4. Recurrence and a New Journey

After two years of remission, a 2024 check-up confirmed local recurrence. With no more standard options, doctors had nothing left to offer. "Saving myself was now my job. Nobody else was going to do it." He stepped down as GitLab CEO to Executive Chair and committed to fighting cancer in "Founder Mode."


5. Core Principles and Team Assembly

Sid established three principles:

  1. Maximized Diagnostics: Performing every available diagnostic as frequently as possible
  2. 10+ Personalized Therapies: Developing new drugs through collaboration with corporate and academic researchers
  3. Parallel Treatment Application: Testing multiple treatment hypotheses simultaneously rather than sequentially

Sid's maximal diagnostics regimen

His diagnostic regimen spanned five categories: single-cell sequencing, bulk DNA/RNA sequencing, minimal residual disease (MRD) testing, organoid modeling, and tissue pathology. He recruited Jacob Stern from 10x Genomics as his dedicated care coordinator.

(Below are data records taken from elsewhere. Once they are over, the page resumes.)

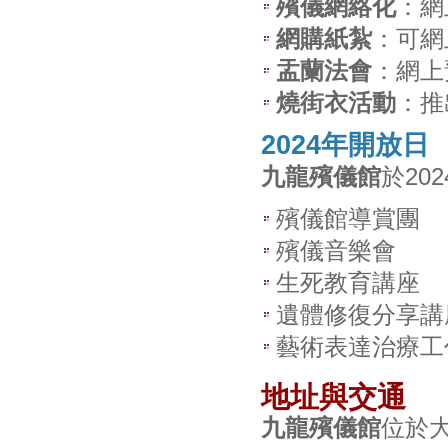
殯儀網絡化
：網
網購紙紮
：可網
盂蘭法會
：網上
燒街衣活動
：推
2024年開放日
九龍殯儀館
於20
殯儀館導賞團
殯儀音樂會
生死教育講座
遺體修復分享講
藝術表達治療工
地址與交通
九龍殯儀館
位於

6. The Success of Fibroblast-Targeted Radioligand Therapy

Single-cell data analysis revealed that fibroblast-characteristic genes were overexpressed in Sid's cancer cells. His concierge medical service found an experimental FAP-targeted therapy in Germany. The radioligand therapy using Lutetium-177 proved remarkably effective - Sid's tumor shrank enough for surgery. Post-surgery analysis showed immune T-cell infiltration jumped from 19% to 89%, suggesting that his combined treatments massively activated anti-cancer immune response.

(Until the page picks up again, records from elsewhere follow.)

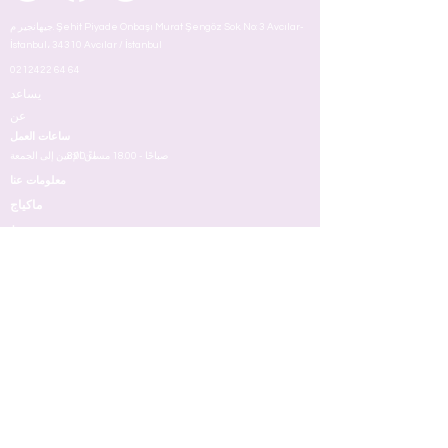
جيهانجير م. Şehit Piyade Onbaşı Murat Şengöz Sok. No: 3 Avcılar-
İstanbul، 34310 Avcılar / İstanbul
0212422 64 64
يساعد
عن
ساعات العمل
8:00 صباحًا - 18.00 مساءً
من الإثنين إلى الجمعة
معلومات عنا
ماكياج
شروط
وجه
عيون
شفه
جلد
مسمار
عطر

Sid undergoing experimental radiotherapy in Germany


Sid's cancer before and after surgery

7. Current and Future Treatment Plans

Sid's cancer is now in remission. Under the motto "Stay Paranoid," the next step is an mRNA-based personalized neoantigen vaccine to maintain the immune response, with monthly precision blood tests. As a backup, they're developing personalized cell-based therapies with genetic logic gates that respond to multiple signals to kill cancer cells.

Sid's neoantigen vaccine process


Sid's escalating "therapeutic ladder" of possible treatments

8. Challenges of Future Medical Systems

Sid's case reveals clear bottlenecks: hospital systems resist patient-driven "Founder Mode" approaches; whole-genome sequencing still isn't integrated into standard cancer care despite plummeting costs; and under Eroom's Law, new drug development costs averaged $4.4 billion between 2017-2020, pushing pharma to focus only on blockbuster drugs while promising experimental treatments get abandoned.


9. The Rise of Personalized Medicine and Regulatory Changes

Sid leveraged the FDA's individual patient expanded access IND application to gain approval for 5 experimental drugs within 48 hours. CRISPR-based personalized therapies are gaining traction - in May 2025, the first personalized CRISPR treatment was administered to a baby in Philadelphia. Moderna's clinical results showed neoantigen vaccines combined with immune checkpoint inhibitors nearly halved cancer recurrence risk.


10. Future Cancer Treatment Scenario

In 10-20 years: consumer cancer diagnostic kits detect abnormalities; AI agents on concierge oncology platforms analyze records; bioinformatics agents generate reports in hours; patients receive immune checkpoint inhibitors (now generic, under $1,000) with off-the-shelf cancer vaccines and personalized radiotherapy - no chemotherapy, total cost $175,000, less than current average pancreatic cancer treatment.


Conclusion

Sid Sijbrandij's cancer journey goes beyond one billionaire's success story to reveal both the possibilities and limitations of medicine. His "Founder Mode" approach emphasizes maximized information utilization, customized solution development, and rapid iteration - just like technological innovation. As William Gibson said, "The future is already here - it's just not evenly distributed." His story gives hope that with advancing technology and willingness to change, his experience could one day become the standard for cancer treatment.